Lorenz Schöggl entspannt während der Stammzellspende.

Der 23-Jährige hofft, irgendwann selbst einen Aktionstag im Werra- Meißner-Kreis zu organisieren, bei dem sich Menschen als Stammzellenspender typisieren lassen können. „Die Leute sollten sich wirklich gut überlegen, was dagegen spricht, sich als Spender zu registrieren, schließlich kann man so Leben retten“, sagt Schöggl. Darüber nachgedacht, die Spendenanfrage abzulehnen – denn auch das wäre sein gutes Recht gewesen – habe der 23-Jährige übrigens nie.

Wer seine Stammzellenspende bekommt, weiß der 23- Jährige nicht. Schöggl: „Stammzellenspenden sind anonym, damit der Wert des Lebens des Empfängers nicht bewertet wird, beispielsweise anhand von Alter oder Nationalität.“ Das findet er gut. „Ich habe von der KMSG die Info bekommen, dass es sich bei dem Empfänger um einen Mann aus dem EU-Ausland handelt, mehr weiß ich nicht“, sagt Schöggl. Nach zwei Jahren könne er Informationen über den Empfänger in Erfahrung bringen – wenn sowohl er als auch der Empfänger das möchten.

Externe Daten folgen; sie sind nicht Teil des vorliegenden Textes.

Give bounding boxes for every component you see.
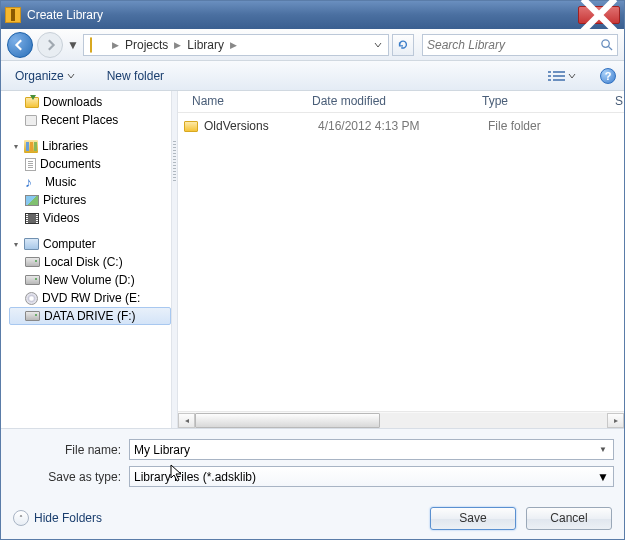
svg-rect-3 — [548, 75, 551, 77]
scroll-track[interactable] — [195, 413, 607, 428]
app-icon — [5, 7, 21, 23]
window-title: Create Library — [27, 8, 578, 22]
view-options-button[interactable] — [544, 67, 580, 85]
tree-item-pictures[interactable]: Pictures — [9, 191, 171, 209]
svg-rect-5 — [548, 79, 551, 81]
downloads-icon — [25, 97, 39, 108]
tree-item-recent-places[interactable]: Recent Places — [9, 111, 171, 129]
tree-item-videos[interactable]: Videos — [9, 209, 171, 227]
nav-history-dropdown[interactable]: ▼ — [67, 38, 79, 52]
tree-group-libraries[interactable]: ▾Libraries — [9, 137, 171, 155]
toolbar: Organize New folder ? — [1, 61, 624, 91]
tree-item-documents[interactable]: Documents — [9, 155, 171, 173]
column-name[interactable]: Name — [184, 91, 304, 112]
create-library-dialog: Create Library ▼ ▶ Projects ▶ Library ▶ — [0, 0, 625, 540]
svg-rect-6 — [553, 79, 565, 81]
navigation-tree[interactable]: Downloads Recent Places ▾Libraries Docum… — [1, 91, 171, 428]
chevron-down-icon[interactable] — [374, 41, 382, 49]
save-as-type-select[interactable]: Library Files (*.adsklib) ▼ — [129, 466, 614, 487]
recent-places-icon — [25, 115, 37, 126]
column-type[interactable]: Type — [474, 91, 607, 112]
horizontal-scrollbar[interactable]: ◂ ▸ — [178, 411, 624, 428]
chevron-down-icon[interactable]: ▼ — [597, 445, 609, 454]
videos-icon — [25, 213, 39, 224]
dialog-footer: ˄ Hide Folders Save Cancel — [1, 497, 624, 539]
search-icon — [600, 38, 613, 51]
computer-icon — [24, 238, 39, 250]
chevron-right-icon: ▶ — [110, 40, 121, 50]
expand-icon[interactable]: ▾ — [11, 142, 20, 151]
folder-icon — [90, 38, 106, 52]
navigation-bar: ▼ ▶ Projects ▶ Library ▶ — [1, 29, 624, 61]
drive-icon — [25, 275, 40, 285]
column-date-modified[interactable]: Date modified — [304, 91, 474, 112]
scroll-right-button[interactable]: ▸ — [607, 413, 624, 428]
expand-icon[interactable]: ▾ — [11, 240, 20, 249]
column-headers: Name Date modified Type S — [178, 91, 624, 113]
help-button[interactable]: ? — [600, 68, 616, 84]
chevron-up-icon: ˄ — [13, 510, 29, 526]
view-icon — [548, 69, 566, 83]
libraries-icon — [24, 140, 38, 153]
drive-icon — [25, 311, 40, 321]
breadcrumb-segment[interactable]: Projects — [121, 38, 172, 52]
scroll-left-button[interactable]: ◂ — [178, 413, 195, 428]
organize-menu[interactable]: Organize — [9, 67, 81, 85]
tree-item-dvd-rw-drive-e[interactable]: DVD RW Drive (E: — [9, 289, 171, 307]
search-input[interactable] — [427, 38, 600, 52]
cancel-button[interactable]: Cancel — [526, 507, 612, 530]
pictures-icon — [25, 195, 39, 206]
close-button[interactable] — [578, 6, 620, 24]
folder-icon — [184, 121, 198, 132]
scroll-thumb[interactable] — [195, 413, 380, 428]
search-box[interactable] — [422, 34, 618, 56]
main-area: Downloads Recent Places ▾Libraries Docum… — [1, 91, 624, 428]
file-list-body[interactable]: OldVersions 4/16/2012 4:13 PM File folde… — [178, 113, 624, 411]
tree-item-local-disk-c[interactable]: Local Disk (C:) — [9, 253, 171, 271]
chevron-down-icon[interactable]: ▼ — [597, 470, 609, 484]
file-name-label: File name: — [11, 443, 129, 457]
new-folder-button[interactable]: New folder — [101, 67, 170, 85]
save-button[interactable]: Save — [430, 507, 516, 530]
tree-item-data-drive-f[interactable]: DATA DRIVE (F:) — [9, 307, 171, 325]
tree-group-computer[interactable]: ▾Computer — [9, 235, 171, 253]
chevron-right-icon: ▶ — [228, 40, 239, 50]
refresh-button[interactable] — [392, 34, 414, 56]
breadcrumb[interactable]: ▶ Projects ▶ Library ▶ — [83, 34, 389, 56]
tree-item-downloads[interactable]: Downloads — [9, 93, 171, 111]
drive-icon — [25, 257, 40, 267]
file-list: Name Date modified Type S OldVersions 4/… — [178, 91, 624, 428]
chevron-right-icon: ▶ — [172, 40, 183, 50]
save-as-type-label: Save as type: — [11, 470, 129, 484]
column-size[interactable]: S — [607, 91, 624, 112]
chevron-down-icon — [568, 72, 576, 80]
hide-folders-button[interactable]: ˄ Hide Folders — [13, 510, 102, 526]
forward-button[interactable] — [37, 32, 63, 58]
svg-rect-2 — [553, 71, 565, 73]
titlebar: Create Library — [1, 1, 624, 29]
file-name-field[interactable]: ▼ — [129, 439, 614, 460]
chevron-down-icon — [67, 72, 75, 80]
svg-point-0 — [602, 40, 609, 47]
tree-item-music[interactable]: ♪Music — [9, 173, 171, 191]
breadcrumb-segment[interactable]: Library — [183, 38, 228, 52]
music-icon: ♪ — [25, 175, 41, 189]
svg-rect-4 — [553, 75, 565, 77]
svg-rect-1 — [548, 71, 551, 73]
file-name-input[interactable] — [134, 443, 597, 457]
splitter[interactable] — [171, 91, 178, 428]
tree-item-new-volume-d[interactable]: New Volume (D:) — [9, 271, 171, 289]
save-fields: File name: ▼ Save as type: Library Files… — [1, 429, 624, 497]
file-row[interactable]: OldVersions 4/16/2012 4:13 PM File folde… — [184, 117, 618, 135]
disc-icon — [25, 292, 38, 305]
documents-icon — [25, 158, 36, 171]
back-button[interactable] — [7, 32, 33, 58]
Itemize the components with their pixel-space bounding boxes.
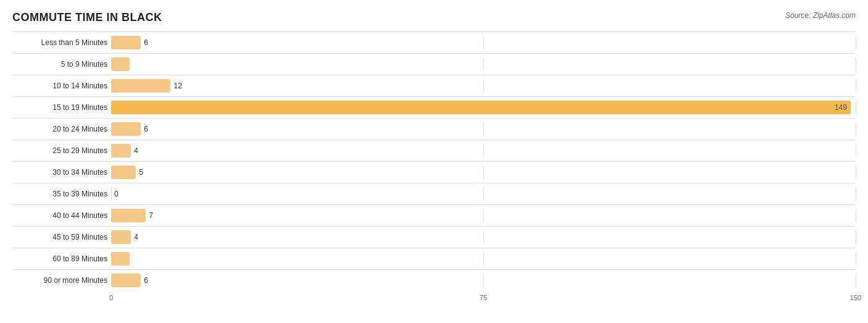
chart-body: Less than 5 Minutes65 to 9 Minutes210 to… (12, 31, 856, 304)
bar-fill (111, 274, 141, 287)
bar-fill (111, 79, 170, 93)
bar-row: 5 to 9 Minutes2 (12, 53, 856, 75)
bar-label: 10 to 14 Minutes (12, 82, 111, 90)
bar-row: Less than 5 Minutes6 (12, 31, 856, 53)
bar-value: 12 (173, 82, 182, 90)
bar-track: 2 (111, 57, 856, 71)
bar-track: 6 (111, 274, 856, 287)
bar-fill (111, 166, 136, 179)
bar-row: 45 to 59 Minutes4 (12, 226, 856, 248)
bar-row: 90 or more Minutes6 (12, 269, 856, 291)
bar-label: 90 or more Minutes (12, 276, 111, 285)
x-axis-label: 0 (109, 294, 113, 301)
bar-row: 40 to 44 Minutes7 (12, 204, 856, 226)
bar-fill (111, 252, 130, 266)
bar-row: 15 to 19 Minutes149 (12, 96, 856, 118)
bar-fill: 149 (111, 101, 851, 114)
bar-fill (111, 144, 131, 157)
bar-row: 10 to 14 Minutes12 (12, 75, 856, 96)
bar-value: 0 (114, 190, 119, 198)
bar-row: 60 to 89 Minutes2 (12, 248, 856, 269)
bar-label: 40 to 44 Minutes (12, 211, 111, 220)
bar-label: 25 to 29 Minutes (12, 146, 111, 155)
bar-value: 6 (144, 276, 148, 285)
bar-track: 0 (111, 187, 856, 201)
bar-fill (111, 122, 141, 136)
chart-header: COMMUTE TIME IN BLACK Source: ZipAtlas.c… (12, 11, 856, 24)
bar-label: 20 to 24 Minutes (12, 125, 111, 133)
bar-row: 35 to 39 Minutes0 (12, 183, 856, 204)
bar-track: 2 (111, 252, 856, 266)
bar-track: 149 (111, 101, 856, 114)
bar-track: 12 (111, 79, 856, 93)
bar-value: 6 (144, 38, 148, 47)
chart-title: COMMUTE TIME IN BLACK (12, 11, 162, 24)
bar-fill (111, 36, 141, 49)
bar-value: 6 (144, 125, 148, 133)
bar-label: 5 to 9 Minutes (12, 60, 111, 69)
chart-container: COMMUTE TIME IN BLACK Source: ZipAtlas.c… (0, 0, 868, 323)
x-axis-label: 75 (480, 294, 487, 301)
bar-label: 45 to 59 Minutes (12, 233, 111, 241)
bar-row: 30 to 34 Minutes5 (12, 161, 856, 183)
x-axis-label: 150 (850, 294, 861, 301)
bar-fill (111, 209, 146, 222)
bar-track: 6 (111, 122, 856, 136)
bar-label: 30 to 34 Minutes (12, 168, 111, 177)
bar-track: 5 (111, 166, 856, 179)
bar-value: 149 (835, 103, 847, 112)
bar-fill (111, 230, 131, 244)
bar-track: 6 (111, 36, 856, 49)
bar-value: 5 (139, 168, 143, 177)
bar-value: 7 (149, 211, 153, 220)
bar-label: 35 to 39 Minutes (12, 190, 111, 198)
bar-fill (111, 57, 130, 71)
bar-track: 7 (111, 209, 856, 222)
bar-track: 4 (111, 144, 856, 157)
bar-track: 4 (111, 230, 856, 244)
bar-label: 15 to 19 Minutes (12, 103, 111, 112)
x-axis: 075150 (111, 294, 856, 304)
bar-value: 4 (134, 233, 138, 241)
bar-label: Less than 5 Minutes (12, 38, 111, 47)
bar-row: 20 to 24 Minutes6 (12, 118, 856, 140)
bar-row: 25 to 29 Minutes4 (12, 140, 856, 161)
bar-label: 60 to 89 Minutes (12, 254, 111, 263)
bar-value: 4 (134, 146, 138, 155)
chart-source: Source: ZipAtlas.com (785, 11, 856, 20)
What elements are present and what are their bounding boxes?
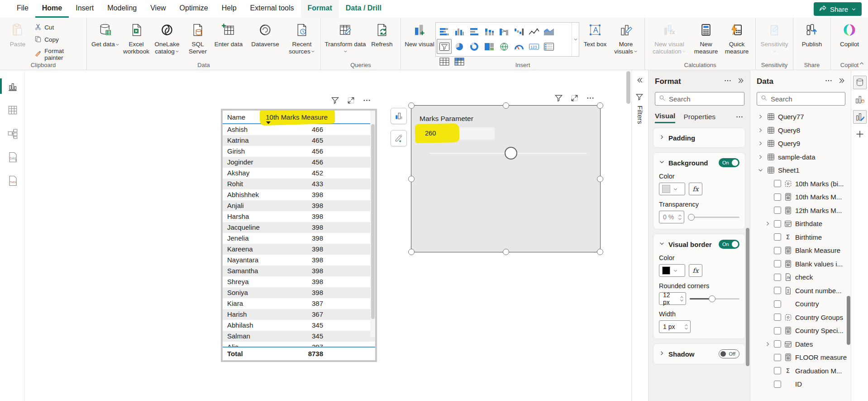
new-measure-button[interactable]: New measure (691, 20, 721, 59)
transform-data-button[interactable]: Transform data (324, 20, 366, 59)
background-color-dropdown[interactable] (659, 183, 685, 195)
menu-item-modeling[interactable]: Modeling (100, 0, 143, 18)
more-options-icon[interactable] (724, 77, 732, 87)
menu-item-format[interactable]: Format (301, 0, 339, 18)
field-item-count-numbe[interactable]: ΣCount numbe... (750, 284, 851, 298)
chevron-right-icon[interactable] (764, 221, 771, 227)
table-row[interactable]: Kareena398 (223, 244, 375, 255)
visual-border-section[interactable]: Visual border On Color fx Rounded corner… (653, 234, 745, 339)
share-button[interactable]: Share (814, 2, 862, 16)
table-item-sample-data[interactable]: sample-data (750, 150, 851, 164)
table-row[interactable]: Katrina465 (223, 135, 375, 146)
column-header-measure[interactable]: 10th Marks Measure (262, 111, 330, 123)
expand-filters-icon[interactable] (635, 77, 644, 86)
field-checkbox[interactable] (774, 327, 781, 334)
table-row[interactable]: Shreya398 (223, 276, 375, 287)
sql-server-button[interactable]: SQL Server (183, 20, 213, 59)
data-view-button[interactable] (0, 100, 25, 120)
filter-icon[interactable] (554, 94, 563, 104)
waterfall-chart-icon[interactable] (511, 24, 526, 39)
multi-row-card-icon[interactable] (541, 39, 556, 54)
line-chart-icon[interactable] (526, 24, 541, 39)
data-pane-button[interactable] (853, 76, 867, 89)
field-item-floor-measure[interactable]: FLOOR measure (750, 351, 851, 364)
filters-pane-collapsed[interactable]: Filters (631, 70, 648, 401)
collapse-pane-icon[interactable] (838, 77, 845, 86)
data-pane-scrollbar[interactable] (847, 296, 850, 345)
shadow-toggle[interactable]: Off (719, 349, 739, 358)
stacked-bar-chart-icon[interactable] (437, 24, 452, 39)
more-options-icon[interactable] (825, 77, 833, 87)
donut-chart-icon[interactable] (467, 39, 482, 54)
dax-query-view-button[interactable]: DAX (0, 147, 25, 167)
rounded-corners-spinner[interactable]: 12 px (659, 292, 686, 305)
menu-item-external-tools[interactable]: External tools (243, 0, 301, 18)
field-checkbox[interactable] (774, 340, 781, 348)
more-options-icon[interactable] (362, 96, 371, 106)
canvas-scrollbar[interactable] (626, 71, 630, 397)
gallery-dropdown-button[interactable] (572, 23, 579, 56)
border-color-fx-button[interactable]: fx (689, 264, 702, 277)
table-row[interactable]: Harish367 (223, 309, 375, 320)
field-item-dates[interactable]: Dates (750, 338, 851, 351)
field-checkbox[interactable] (774, 260, 781, 267)
filter-icon[interactable] (331, 96, 339, 106)
pie-chart-icon[interactable] (452, 39, 467, 54)
table-row-partial[interactable]: Alia297 (223, 342, 375, 348)
more-options-icon[interactable] (586, 94, 595, 104)
new-visual-calculation-button[interactable]: fx New visual calculation (649, 20, 690, 59)
stacked-column-chart-icon[interactable] (467, 24, 482, 39)
data-search-box[interactable] (757, 92, 845, 106)
format-visual-button[interactable] (391, 130, 407, 146)
selection-handle[interactable] (503, 249, 509, 255)
visual-border-toggle[interactable]: On (719, 240, 739, 249)
chevron-right-icon[interactable] (764, 341, 771, 347)
text-box-button[interactable]: A Text box (580, 20, 610, 59)
chevron-right-icon[interactable] (757, 140, 764, 146)
tmdl-view-button[interactable]: TMDL (0, 171, 25, 191)
selection-handle[interactable] (408, 176, 415, 182)
field-item-12th-marks-m[interactable]: 12th Marks M... (750, 204, 851, 217)
field-item-check[interactable]: fxcheck (750, 271, 851, 284)
paste-button[interactable]: Paste (4, 20, 32, 59)
transparency-slider[interactable] (688, 211, 739, 223)
funnel-chart-icon[interactable] (437, 39, 452, 54)
table-row[interactable]: Ashish466 (223, 124, 375, 135)
shadow-section[interactable]: Shadow Off (653, 343, 745, 364)
field-item-country-groups[interactable]: Country Groups (750, 311, 851, 324)
field-checkbox[interactable] (774, 207, 781, 214)
table-row[interactable]: Kiara387 (223, 298, 375, 309)
table-row[interactable]: Salman345 (223, 331, 375, 342)
publish-button[interactable]: Publish (797, 20, 827, 59)
field-checkbox[interactable] (774, 381, 781, 388)
table-scrollbar[interactable] (370, 111, 375, 337)
filled-map-icon[interactable] (496, 39, 511, 54)
selection-handle[interactable] (597, 102, 603, 109)
table-row[interactable]: Girish456 (223, 146, 375, 157)
get-data-button[interactable]: Get data (91, 20, 120, 59)
build-pane-button[interactable] (853, 93, 867, 106)
format-painter-button[interactable]: Format painter (33, 47, 83, 62)
selection-handle[interactable] (408, 102, 415, 109)
new-visual-button[interactable]: New visual (405, 20, 434, 59)
field-item-graduation-m[interactable]: ΣGraduation M... (750, 364, 851, 378)
table-row[interactable]: Harsha398 (223, 211, 375, 222)
menu-item-optimize[interactable]: Optimize (173, 0, 215, 18)
selection-handle[interactable] (597, 176, 603, 182)
field-item-10th-marks-m[interactable]: 10th Marks M... (750, 190, 851, 204)
border-width-spinner[interactable]: 1 px (659, 320, 691, 333)
refresh-button[interactable]: Refresh (367, 20, 397, 59)
table-item-query8[interactable]: Query8 (750, 124, 851, 137)
chevron-right-icon[interactable] (757, 154, 764, 160)
table-row[interactable]: Rohit433 (223, 179, 375, 189)
more-visuals-button[interactable]: More visuals (611, 20, 641, 59)
rounded-corners-slider[interactable] (690, 292, 739, 305)
table-row[interactable]: Akshay452 (223, 168, 375, 179)
ribbon-chart-icon[interactable] (496, 24, 511, 39)
selection-handle[interactable] (597, 249, 603, 255)
field-item-blank-measure[interactable]: Blank Measure (750, 244, 851, 257)
field-item-blank-values-i[interactable]: Blank values i... (750, 257, 851, 271)
sensitivity-button[interactable]: Sensitivity (759, 20, 789, 59)
focus-mode-icon[interactable] (347, 96, 355, 106)
selection-handle[interactable] (503, 102, 509, 109)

Das Fazit zur Stammzellspende

Ein paar Tage nach der Spende, erreichen uns die folgenden Zeilen von Lorenz Schöggl:

"Nach der Spende wurde ich von meinem Bruder abgeholt und konnte während der Autofahrt in Ruhe resümieren, was der Tag und die Wochen davor eigentlich bedeutet haben. Die Spende selbst verging dank Dösen, Unterhalten und Fernsehen wie im Flug und - genauso wie bei der Vorbereitung - habe ich mich rundum fürsorglich betreut gefühlt! Nachdem die Vorbehandlung in den letzten Tagen vereinzelt die erwarteten, grippeähnlichen Schmerzsymptome zeigte, war ich nach der Spende nur noch erschöpft, aber schnell wieder fit. 

Bereits am nächsten Tag wich die Erschöpfung drei anderen Gefühlen: Erleichterung, Glück und innere Erfüllung. Ich war froh und stolz, die Spende endlich erfolgreich gegeben zu haben und wünschte dem Empfänger, dass sie wie erwartet anschlägt. Während der Spende selbst war ich fasziniert von der Seperator-Prozedur, die mir genau erklärt wurde, und erleichtert, als sich abzeichnete, dass mehr als genug Stammzellen gesammelt wurden.

An dieser Stelle nochmal vielen Dank an Sie und Ihr Team für die Rundum-Betreuung!"